LONDON (Reuters) - U.S. drugmaker Pfizer (PFE.N) will need to raise its bid for AstraZeneca (AZN.L) to around $105-110 billion and increase the proportion of cash in the offer to win its British rival, investors believe.
After showing his hand and pressuring his smaller competitor on Monday by disclosing two bid approaches, both of which were rebuffed, Pfizer CEO Ian Read has until May 26 to “put up or shut up” under UK takeover rules.
Importantly, after a jump in Pfizer shares, Read knows he has the backing of many of his own shareholders, while the threat of a counterbid does not appear imminent.
Read and his team will be using the time available to consider how they can sweeten an offer made in January worth 58.8 billion pounds ($98.8 billion), or 46.61 pounds a share, comprising 30 percent cash and 70 percent shares.
AstraZeneca said that offer fell “very significantly” short and it specifically flagged the small cash component, which would leave investors exposed to the risks faced by Pfizer in executing an ambitious mega-merger.
So far, the British group has refused to talk to Pfizer - but it has not ruled out discussions altogether and one person close to the company said the cash component of any fresh offer would be key in determining if there was engagement in future.
Cash is uppermost in the minds of AstraZeneca shareholders, too.
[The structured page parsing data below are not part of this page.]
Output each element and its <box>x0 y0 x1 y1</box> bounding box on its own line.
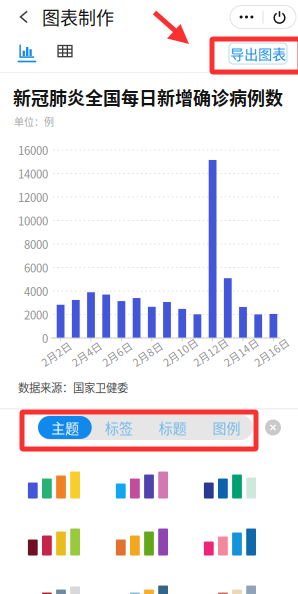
button[interactable]: Theme 5 <box>115 528 169 556</box>
staticText: 10000 <box>18 212 48 229</box>
staticText: 2月12日 <box>190 357 230 372</box>
staticText: 16000 <box>18 142 48 158</box>
staticText: 8000 <box>24 236 48 252</box>
staticText: 2月10日 <box>160 357 200 372</box>
staticText: 12000 <box>18 189 48 205</box>
button[interactable]: Back <box>8 1 40 33</box>
staticText: 标题 <box>158 417 186 438</box>
button[interactable]: Close mini program <box>264 6 296 28</box>
button[interactable]: Theme 2 <box>115 470 169 498</box>
staticText: 0 <box>42 330 48 346</box>
button[interactable]: Theme 1 <box>27 470 81 498</box>
button[interactable]: 标题 <box>146 416 199 439</box>
staticText: 2月4日 <box>68 357 102 372</box>
staticText: 图例 <box>212 417 240 438</box>
staticText: 标签 <box>105 417 133 438</box>
button[interactable]: 标签 <box>92 416 146 439</box>
button[interactable]: Theme 4 <box>27 528 81 556</box>
staticText: 图表制作 <box>42 4 114 30</box>
staticText: 4000 <box>24 283 48 299</box>
staticText: 导出图表 <box>230 43 286 64</box>
staticText: 6000 <box>24 259 48 276</box>
staticText: 数据来源：国家卫健委 <box>18 379 128 395</box>
button[interactable]: 图例 <box>199 416 253 439</box>
staticText: 2月8日 <box>129 357 163 372</box>
button[interactable]: Theme 6 <box>203 528 257 556</box>
staticText: 2000 <box>24 306 48 323</box>
button[interactable]: Chart view <box>13 40 41 66</box>
staticText: 新冠肺炎全国每日新增确诊病例数 <box>13 84 283 110</box>
staticText: 2月16日 <box>251 357 291 372</box>
button[interactable]: 主题 <box>38 416 92 439</box>
button[interactable]: 导出图表 <box>229 43 287 64</box>
staticText: 主题 <box>51 417 79 438</box>
button[interactable]: Theme 7 <box>27 584 81 594</box>
staticText: 14000 <box>18 165 48 182</box>
button[interactable]: Theme 3 <box>203 470 257 498</box>
staticText: 2月6日 <box>99 357 133 372</box>
button[interactable]: Theme 9 <box>203 584 257 594</box>
staticText: 2月14日 <box>220 357 260 372</box>
button[interactable]: Theme 8 <box>115 584 169 594</box>
staticText: 单位：例 <box>14 114 54 129</box>
staticText: 2月2日 <box>38 357 72 372</box>
button[interactable]: Close panel <box>260 414 286 440</box>
button[interactable]: Table view <box>51 40 79 66</box>
button[interactable]: More <box>230 6 262 28</box>
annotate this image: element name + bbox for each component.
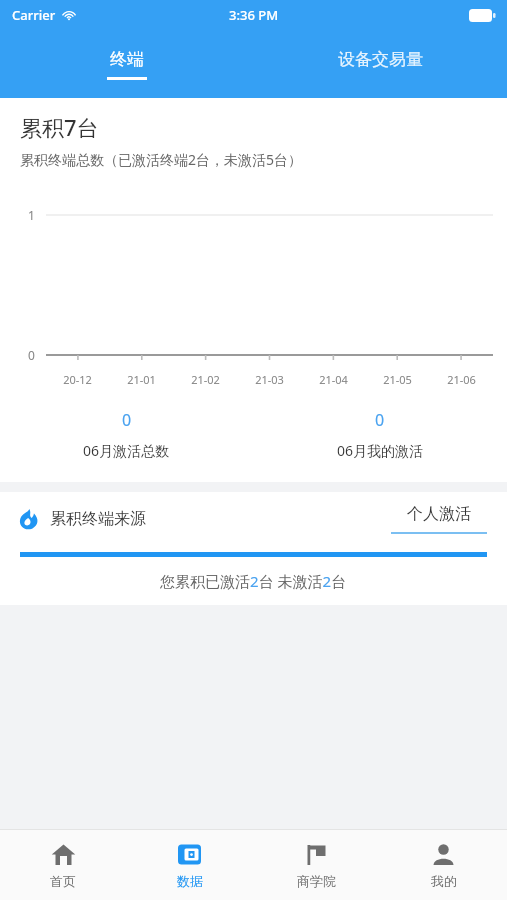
staticText: 06月激活总数 [83, 441, 170, 460]
button[interactable]: 首页 [0, 830, 126, 900]
staticText: 终端 [110, 49, 144, 70]
staticText: 06月我的激活 [337, 441, 424, 460]
button[interactable]: 数据 [126, 830, 253, 900]
staticText: 21-03 [255, 372, 284, 387]
button[interactable]: 商学院 [253, 830, 380, 900]
staticText: 累积终端来源 [50, 509, 146, 529]
staticText: 设备交易量 [338, 49, 423, 70]
staticText: 我的 [431, 873, 457, 889]
button[interactable]: 设备交易量 [253, 30, 507, 98]
button[interactable]: 个人激活 [391, 504, 487, 534]
staticText: 21-01 [127, 372, 156, 387]
button[interactable]: 0 [253, 409, 507, 460]
staticText: 累积7台 [20, 112, 99, 142]
staticText: 首页 [50, 873, 76, 889]
staticText: 个人激活 [407, 504, 471, 524]
staticText: 21-06 [447, 372, 476, 387]
button[interactable]: 我的 [380, 830, 507, 900]
staticText: 0 [375, 409, 385, 431]
staticText: 1 [28, 207, 35, 223]
staticText: 20-12 [63, 372, 92, 387]
staticText: Carrier [12, 6, 56, 24]
staticText: 您累积已激活2台 未激活2台 [160, 571, 347, 591]
staticText: 0 [28, 347, 35, 363]
staticText: 商学院 [297, 873, 336, 889]
staticText: 21-02 [191, 372, 220, 387]
staticText: 21-04 [319, 372, 348, 387]
staticText: 累积终端总数（已激活终端2台，未激活5台） [20, 150, 303, 169]
staticText: 3:36 PM [229, 6, 279, 24]
staticText: 0 [122, 409, 132, 431]
staticText: 数据 [177, 873, 203, 889]
button[interactable]: 0 [0, 409, 253, 460]
button[interactable]: 终端 [0, 30, 253, 98]
other: 来源 [18, 508, 40, 530]
staticText: 21-05 [383, 372, 412, 387]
“For it to move forward from here, they (Pfizer) need to find a way of getting Astra management engaged and that feels like it needs a specific value being applied to the group, and it needs the cash element to be higher,” said Alastair Gunn of Jupiter Fund Management (JUP.L), which is a top-20 investor in AstraZeneca.
Analysts at Jefferies believe a deal could get done with Pfizer offering a 50/50 split between cash and shares at a price of at least 50 pounds a share.
Several investors contacted by Reuters confirmed they were looking for 50 pounds a share or more, with Neil Veitch of SVM Asset Management predicting an agreed deal somewhere between 52 and 53 pounds.
Because a key goal of the planned takeover is to get the tax advantages of re-domiciling the enlarged group in Britain, there is a limit to how much cash Pfizer can offer, since at least 20 percent of its shareholders are required to be UK-based.
“We estimate Pfizer will need to issue a minimum of around $55 billion in shares to comfortably meet this requirement,” Jefferies said.
Based on the original 30 percent cash element, Moody’s analyst Michael Levesque said Pfizer could fund the whole of the cash portion with offshore funds.
Pushing the cash element to 50 percent, however, would require taking on some incremental debt.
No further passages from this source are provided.